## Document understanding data
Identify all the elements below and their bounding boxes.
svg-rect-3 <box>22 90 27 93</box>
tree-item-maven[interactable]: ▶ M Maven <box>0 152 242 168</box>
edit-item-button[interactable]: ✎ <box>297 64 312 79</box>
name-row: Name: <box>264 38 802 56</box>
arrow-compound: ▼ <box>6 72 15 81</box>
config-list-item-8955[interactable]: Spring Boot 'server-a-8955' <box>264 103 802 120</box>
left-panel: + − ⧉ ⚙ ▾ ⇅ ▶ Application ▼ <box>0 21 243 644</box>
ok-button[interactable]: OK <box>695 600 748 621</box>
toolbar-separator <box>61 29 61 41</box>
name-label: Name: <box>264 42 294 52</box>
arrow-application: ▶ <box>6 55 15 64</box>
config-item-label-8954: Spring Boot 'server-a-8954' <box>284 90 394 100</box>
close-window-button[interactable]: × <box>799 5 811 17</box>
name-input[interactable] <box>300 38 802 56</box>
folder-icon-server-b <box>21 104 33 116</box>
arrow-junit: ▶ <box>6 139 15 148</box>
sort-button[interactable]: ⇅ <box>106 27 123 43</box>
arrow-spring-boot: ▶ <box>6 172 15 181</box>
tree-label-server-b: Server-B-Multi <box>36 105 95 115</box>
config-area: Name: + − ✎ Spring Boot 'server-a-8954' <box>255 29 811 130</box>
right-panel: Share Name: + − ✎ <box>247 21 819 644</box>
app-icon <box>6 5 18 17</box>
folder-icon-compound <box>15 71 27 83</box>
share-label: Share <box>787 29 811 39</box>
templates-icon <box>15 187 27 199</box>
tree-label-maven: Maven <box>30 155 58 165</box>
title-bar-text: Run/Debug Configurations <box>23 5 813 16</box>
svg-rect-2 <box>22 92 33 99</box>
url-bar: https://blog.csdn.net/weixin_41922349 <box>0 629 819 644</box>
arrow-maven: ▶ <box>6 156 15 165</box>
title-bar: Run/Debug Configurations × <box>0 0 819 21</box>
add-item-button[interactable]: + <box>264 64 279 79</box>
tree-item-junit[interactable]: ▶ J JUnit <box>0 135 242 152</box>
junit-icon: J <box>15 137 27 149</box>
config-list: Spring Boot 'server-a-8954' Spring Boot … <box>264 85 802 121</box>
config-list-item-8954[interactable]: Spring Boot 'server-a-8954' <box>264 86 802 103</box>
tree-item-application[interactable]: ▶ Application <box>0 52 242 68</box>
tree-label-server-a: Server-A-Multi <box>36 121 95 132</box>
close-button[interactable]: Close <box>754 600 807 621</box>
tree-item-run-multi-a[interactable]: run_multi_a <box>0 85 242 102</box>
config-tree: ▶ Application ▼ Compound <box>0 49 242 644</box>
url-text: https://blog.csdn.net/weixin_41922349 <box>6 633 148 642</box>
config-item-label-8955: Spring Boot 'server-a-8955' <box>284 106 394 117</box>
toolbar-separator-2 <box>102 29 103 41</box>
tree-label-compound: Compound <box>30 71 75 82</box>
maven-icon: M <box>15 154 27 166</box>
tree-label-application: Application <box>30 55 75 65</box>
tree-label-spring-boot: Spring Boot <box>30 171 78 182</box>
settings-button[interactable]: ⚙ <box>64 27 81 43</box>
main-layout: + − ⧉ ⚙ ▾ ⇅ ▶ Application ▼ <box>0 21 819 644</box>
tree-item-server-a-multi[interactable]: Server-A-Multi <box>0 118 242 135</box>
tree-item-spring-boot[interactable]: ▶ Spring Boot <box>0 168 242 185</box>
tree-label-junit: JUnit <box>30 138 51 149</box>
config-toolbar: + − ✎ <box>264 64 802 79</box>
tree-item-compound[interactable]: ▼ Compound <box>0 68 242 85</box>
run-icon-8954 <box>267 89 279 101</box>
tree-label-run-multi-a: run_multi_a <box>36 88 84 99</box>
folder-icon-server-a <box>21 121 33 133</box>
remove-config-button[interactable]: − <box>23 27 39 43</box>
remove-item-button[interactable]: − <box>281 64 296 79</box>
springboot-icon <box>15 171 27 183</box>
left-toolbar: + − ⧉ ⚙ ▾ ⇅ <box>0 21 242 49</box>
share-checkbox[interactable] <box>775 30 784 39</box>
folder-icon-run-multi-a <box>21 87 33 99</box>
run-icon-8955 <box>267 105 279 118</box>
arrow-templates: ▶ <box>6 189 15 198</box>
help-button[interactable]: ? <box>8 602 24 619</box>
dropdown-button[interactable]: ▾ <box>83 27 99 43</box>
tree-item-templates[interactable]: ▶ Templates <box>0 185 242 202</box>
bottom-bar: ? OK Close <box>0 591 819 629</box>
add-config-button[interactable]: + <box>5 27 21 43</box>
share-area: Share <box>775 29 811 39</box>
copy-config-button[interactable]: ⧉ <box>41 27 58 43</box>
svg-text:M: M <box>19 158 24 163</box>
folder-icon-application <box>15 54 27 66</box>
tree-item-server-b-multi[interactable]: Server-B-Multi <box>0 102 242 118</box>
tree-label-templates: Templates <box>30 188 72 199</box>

## Activity
The answer must be a word-for-word transcription of every record above.

## Answer to this task
Identify all the elements below and their bounding boxes.
svg-rect-3 <box>22 90 27 93</box>
tree-item-maven[interactable]: ▶ M Maven <box>0 152 242 168</box>
edit-item-button[interactable]: ✎ <box>297 64 312 79</box>
name-row: Name: <box>264 38 802 56</box>
arrow-compound: ▼ <box>6 72 15 81</box>
config-list-item-8955[interactable]: Spring Boot 'server-a-8955' <box>264 103 802 120</box>
left-panel: + − ⧉ ⚙ ▾ ⇅ ▶ Application ▼ <box>0 21 243 644</box>
ok-button[interactable]: OK <box>695 600 748 621</box>
toolbar-separator <box>61 29 61 41</box>
name-label: Name: <box>264 42 294 52</box>
arrow-application: ▶ <box>6 55 15 64</box>
config-item-label-8954: Spring Boot 'server-a-8954' <box>284 90 394 100</box>
close-window-button[interactable]: × <box>799 5 811 17</box>
name-input[interactable] <box>300 38 802 56</box>
folder-icon-server-b <box>21 104 33 116</box>
arrow-junit: ▶ <box>6 139 15 148</box>
sort-button[interactable]: ⇅ <box>106 27 123 43</box>
arrow-spring-boot: ▶ <box>6 172 15 181</box>
tree-label-server-b: Server-B-Multi <box>36 105 95 115</box>
config-area: Name: + − ✎ Spring Boot 'server-a-8954' <box>255 29 811 130</box>
right-panel: Share Name: + − ✎ <box>247 21 819 644</box>
app-icon <box>6 5 18 17</box>
folder-icon-compound <box>15 71 27 83</box>
share-label: Share <box>787 29 811 39</box>
templates-icon <box>15 187 27 199</box>
tree-label-maven: Maven <box>30 155 58 165</box>
title-bar-text: Run/Debug Configurations <box>23 5 813 16</box>
svg-rect-2 <box>22 92 33 99</box>
url-bar: https://blog.csdn.net/weixin_41922349 <box>0 629 819 644</box>
arrow-maven: ▶ <box>6 156 15 165</box>
title-bar: Run/Debug Configurations × <box>0 0 819 21</box>
add-item-button[interactable]: + <box>264 64 279 79</box>
tree-item-junit[interactable]: ▶ J JUnit <box>0 135 242 152</box>
junit-icon: J <box>15 137 27 149</box>
config-list: Spring Boot 'server-a-8954' Spring Boot … <box>264 85 802 121</box>
config-list-item-8954[interactable]: Spring Boot 'server-a-8954' <box>264 86 802 103</box>
tree-item-application[interactable]: ▶ Application <box>0 52 242 68</box>
tree-label-server-a: Server-A-Multi <box>36 121 95 132</box>
close-button[interactable]: Close <box>754 600 807 621</box>
tree-item-run-multi-a[interactable]: run_multi_a <box>0 85 242 102</box>
config-tree: ▶ Application ▼ Compound <box>0 49 242 644</box>
url-text: https://blog.csdn.net/weixin_41922349 <box>6 633 148 642</box>
config-item-label-8955: Spring Boot 'server-a-8955' <box>284 106 394 117</box>
toolbar-separator-2 <box>102 29 103 41</box>
tree-label-compound: Compound <box>30 71 75 82</box>
maven-icon: M <box>15 154 27 166</box>
tree-label-application: Application <box>30 55 75 65</box>
tree-label-spring-boot: Spring Boot <box>30 171 78 182</box>
settings-button[interactable]: ⚙ <box>64 27 81 43</box>
main-layout: + − ⧉ ⚙ ▾ ⇅ ▶ Application ▼ <box>0 21 819 644</box>
tree-item-server-a-multi[interactable]: Server-A-Multi <box>0 118 242 135</box>
tree-item-spring-boot[interactable]: ▶ Spring Boot <box>0 168 242 185</box>
tree-label-junit: JUnit <box>30 138 51 149</box>
config-toolbar: + − ✎ <box>264 64 802 79</box>
tree-item-compound[interactable]: ▼ Compound <box>0 68 242 85</box>
run-icon-8954 <box>267 89 279 101</box>
tree-label-run-multi-a: run_multi_a <box>36 88 84 99</box>
folder-icon-server-a <box>21 121 33 133</box>
remove-config-button[interactable]: − <box>23 27 39 43</box>
remove-item-button[interactable]: − <box>281 64 296 79</box>
springboot-icon <box>15 171 27 183</box>
left-toolbar: + − ⧉ ⚙ ▾ ⇅ <box>0 21 242 49</box>
share-checkbox[interactable] <box>775 30 784 39</box>
folder-icon-run-multi-a <box>21 87 33 99</box>
run-icon-8955 <box>267 105 279 118</box>
arrow-templates: ▶ <box>6 189 15 198</box>
help-button[interactable]: ? <box>8 602 24 619</box>
dropdown-button[interactable]: ▾ <box>83 27 99 43</box>
tree-item-templates[interactable]: ▶ Templates <box>0 185 242 202</box>
bottom-bar: ? OK Close <box>0 591 819 629</box>
add-config-button[interactable]: + <box>5 27 21 43</box>
share-area: Share <box>775 29 811 39</box>
copy-config-button[interactable]: ⧉ <box>41 27 58 43</box>
svg-text:M: M <box>19 158 24 163</box>
folder-icon-application <box>15 54 27 66</box>
tree-item-server-b-multi[interactable]: Server-B-Multi <box>0 102 242 118</box>
tree-label-templates: Templates <box>30 188 72 199</box>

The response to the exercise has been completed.